= Melody Chan =

American mathematician and violinist

Melody Tung Chan is an American mathematician and violinist who works as Associate Professor of Mathematics at Brown University. She is a winner of the Alice T. Schafer Prize and of the AWM–Microsoft Research Prize in Algebra and Number Theory. Her research involves combinatorial commutative algebra, graph theory, and tropical geometry.

==Education and career==
Chan was inspired to become a violinist as a pre-schooler, seeing Yo-Yo Ma on Sesame Street. As a freshman at Scarsdale High School in Scarsdale, New York, she became the youngest first place winner of the 1997 Young Artists Competition of the Sarah Lawrence College chamber orchestra.
She studied violin at Juilliard School with Itzhak Perlman and Dorothy DeLay from 2000 to 2001. In 2002, she played a Vivaldi concerto for four violins alongside Perlman in a performance at the Lincoln Center for the Performing Arts that was broadcast on PBS.

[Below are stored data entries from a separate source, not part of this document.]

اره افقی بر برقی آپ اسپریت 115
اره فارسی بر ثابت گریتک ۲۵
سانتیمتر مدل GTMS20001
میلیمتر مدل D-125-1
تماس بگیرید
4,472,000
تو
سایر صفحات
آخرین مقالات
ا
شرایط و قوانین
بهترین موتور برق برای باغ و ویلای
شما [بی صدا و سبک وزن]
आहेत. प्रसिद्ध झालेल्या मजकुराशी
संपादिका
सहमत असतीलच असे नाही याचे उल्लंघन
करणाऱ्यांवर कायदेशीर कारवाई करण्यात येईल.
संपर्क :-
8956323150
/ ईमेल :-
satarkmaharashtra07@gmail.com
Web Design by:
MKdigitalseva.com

She then majored in computer science and mathematics at Yale University. At Yale she played violin in the Yale Symphony Orchestra, won a Barry M. Goldwater Scholarship and the university's Hart Lyman Prize for best junior student, and became vice president of the local chapter of Phi Beta Kappa. She graduated summa cum laude from Yale in 2005.

After studying for the Mathematical Tripos at the University of Cambridge from 2005 to 2006, Chan worked with Paul Seymour at Princeton University, completing a master's degree there in 2008.
She completed her doctorate in 2012 at the University of California, Berkeley. Her dissertation, Tropical curves and metric graphs, was supervised by Bernd Sturmfels.

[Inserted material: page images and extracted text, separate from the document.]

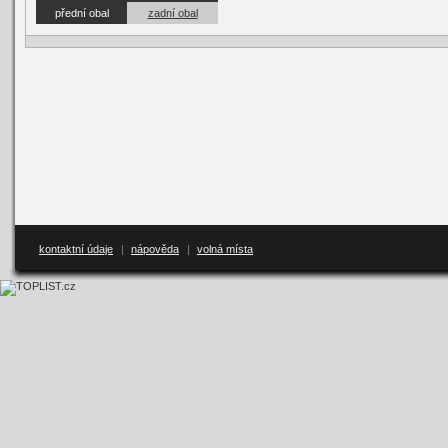
přední obal
zadní obal
kontaktní údaje
|
nápověda
|
volná místa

Chan conducted postdoctoral research at Harvard University from 2012 to 2015, and then joined Brown as Manning Assistant Professor in 2015.

==Recognition==
As an undergraduate at Yale, Chan won the 2005 Alice T. Schafer Prize for her undergraduate research, which resulted in three published papers on distinguishing colorings of Cayley graphs.

Chan was given a Sloan Research Fellowship in 2018. She is the 2020 winner of the AWM–Microsoft Research Prize in Algebra and Number Theory, "in recognition of Chan’s advances at the interface between algebraic geometry and combinatorics", including "an astounding result" on the cohomology of moduli spaces, "foundational work on the moduli of metric graphs and tropical curves", and "beautiful new results on the expected number of turns in a random Young tableau".

She was named a Fellow of the American Mathematical Society, in the 2022 class of fellows, "for contributions to research at the interface of algebraic geometry and combinatorics, and to mentorship and mathematical exposition".